Re: Optimizer Selecting Incorrect Index

From: Richard Huxton <dev(at)archonet(dot)com>
To: David Price <dprice(at)dentfirst(dot)com>
Cc: pgsql-performance(at)postgresql(dot)org
Subject: Re: Optimizer Selecting Incorrect Index
Date: 2004-08-25 15:47:19
Message-ID: 412CB487.6060704@archonet.com
Views: Raw Message | Whole Thread | Download mbox | Resend email
Thread:
Lists: pgsql-performance

David Price wrote:
> I have 2 servers both with the exact same data, the same O.S., the same
> version of Postgres (7.4.5) and the exact same db schema's (one production
> server, one development server). One server is using the correct index for
> SQL queries resulting in extremely slow performance, the other server is
> properly selecting the index to use and performance is many times better. I
> have tried vacuum, but that did not work. I finally resorted to dumping the
> data, removing the database completely, creating a new database and
> importing the data only to have to problem resurface.
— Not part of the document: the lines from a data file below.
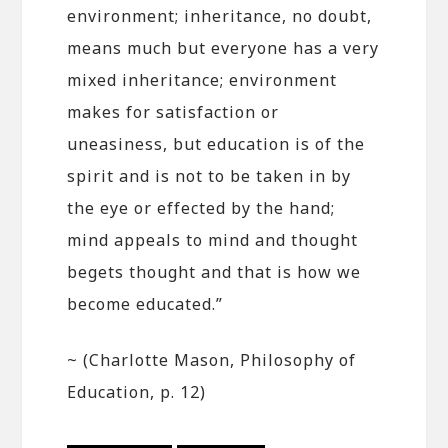
environment; inheritance, no doubt,
means much but everyone has a very
mixed inheritance; environment
makes for satisfaction or
uneasiness, but education is of the
spirit and is not to be taken in by
the eye or effected by the hand;
mind appeals to mind and thought
begets thought and that is how we
become educated.”
~ (Charlotte Mason, Philosophy of
Education, p. 12)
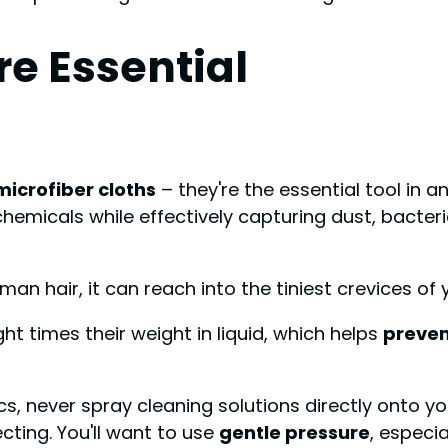
re Essential
microfiber cloths
– they're the essential tool in 
chemicals while effectively capturing dust, bacte
man hair, it can reach into the tiniest crevices of
ght times their weight in liquid, which helps
preven
cs, never spray cleaning solutions directly onto y
ecting. You'll want to use
gentle pressure
, especi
The table has
> 5,000,000+ rows on both the systems.
>
> When I run 'analyze verbose' on the correctly working system, the following
> is displayed:

EXPLAIN ANALYZE is usually considered enough

> Index Scan using trptserc on trans (cost=0.00..465.10 rows=44 width=118)
> Index Cond: (trn_patno = 199999)
> Filter: ((trn_old_date >= '1994-08-23'::date) AND (trn_old_date <=
> '2004-08-23'::date) AND (trn_bill_inc = 'B'::bpchar))
> (687 rows)
>
>
> Now, when I run 'analyze verbose' on the INCORRECTLY working system, the
> following is displayed:

> Index Scan using todate on trans (cost=0.00..105165.74 rows=1 width=143)
> Index Cond: ((trn_old_date >= '1994-08-23'::date) AND (trn_old_date <=
> '2004-08-23'::date))
> Filter: ((trn_patno = 199999) AND (trn_bill_inc = 'B'::bpchar))
> (713 rows)

These queries are different. The first returns 687 rows and the second
713 rows. You need to check your systems if they are supposed to be
identical.

Things to check:
1. postgresql.conf settings match - different costs could cause this
2. statistics on the two columns (trn_patno,trn_old_date) - if they
differ considerably between systems that would also explain it.

I suspect the second one, at a wild guess the working system happens to
know 199999 is fairly rare wheras the second just estimates an average.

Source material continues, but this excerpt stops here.